## Assignment
What do the lines say from the one containing "experiencia." to the end of the records? Restate them word for word, and only those.

=====

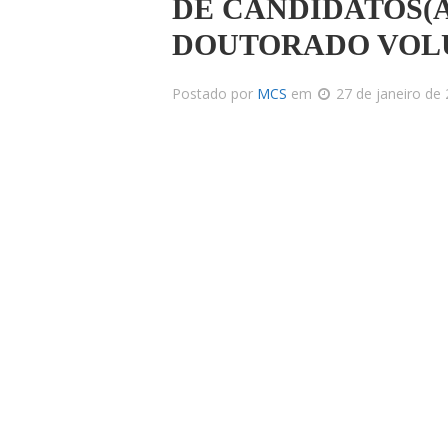
DE CANDIDATOS(A
DOUTORADO VOL
Postado por
MCS
em
27 de janeiro de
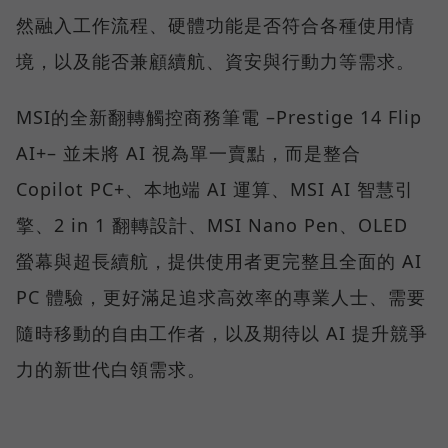
然融入工作流程、硬體功能是否符合各種使用情
境，以及能否兼顧續航、資安與行動力等需求。
MSI的全新翻轉觸控商務筆電 –Prestige 14 Flip
AI+– 並未將 AI 視為單一賣點，而是整合
Copilot PC+、本地端 AI 運算、MSI AI 智慧引
擎、2 in 1 翻轉設計、MSI Nano Pen、OLED
螢幕與超長續航，提供使用者更完整且全面的 AI
PC 體驗，更好滿足追求高效率的專業人士、需要
隨時移動的自由工作者，以及期待以 AI 提升競爭
力的新世代白領需求。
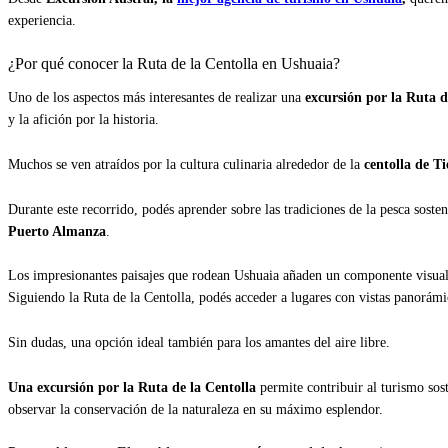
experiencia.
¿Por qué conocer la Ruta de la Centolla en Ushuaia?
Uno de los aspectos más interesantes de realizar una
excursión por la Ruta d
y la afición por la historia.
Muchos se ven atraídos por la cultura culinaria alrededor de la
centolla de T
Durante este recorrido, podés aprender sobre las tradiciones de la pesca sost
Puerto Almanza
.
Los impresionantes paisajes que rodean Ushuaia añaden un componente visual 
Siguiendo la Ruta de la Centolla, podés acceder a lugares con vistas panorámic
Sin dudas, una opción ideal también para los amantes del aire libre.
Una excursión por la Ruta de la Centolla
permite contribuir al turismo sos
observar la conservación de la naturaleza en su máximo esplendor.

=====

## Response area
experiencia.
¿Por qué conocer la Ruta de la Centolla en Ushuaia?
Uno de los aspectos más interesantes de realizar una
excursión por la Ruta d
y la afición por la historia.
Muchos se ven atraídos por la cultura culinaria alrededor de la
centolla de T
Durante este recorrido, podés aprender sobre las tradiciones de la pesca sost
Puerto Almanza
.
Los impresionantes paisajes que rodean Ushuaia añaden un componente visual 
Siguiendo la Ruta de la Centolla, podés acceder a lugares con vistas panorámic
Sin dudas, una opción ideal también para los amantes del aire libre.
Una excursión por la Ruta de la Centolla
permite contribuir al turismo sos
observar la conservación de la naturaleza en su máximo esplendor.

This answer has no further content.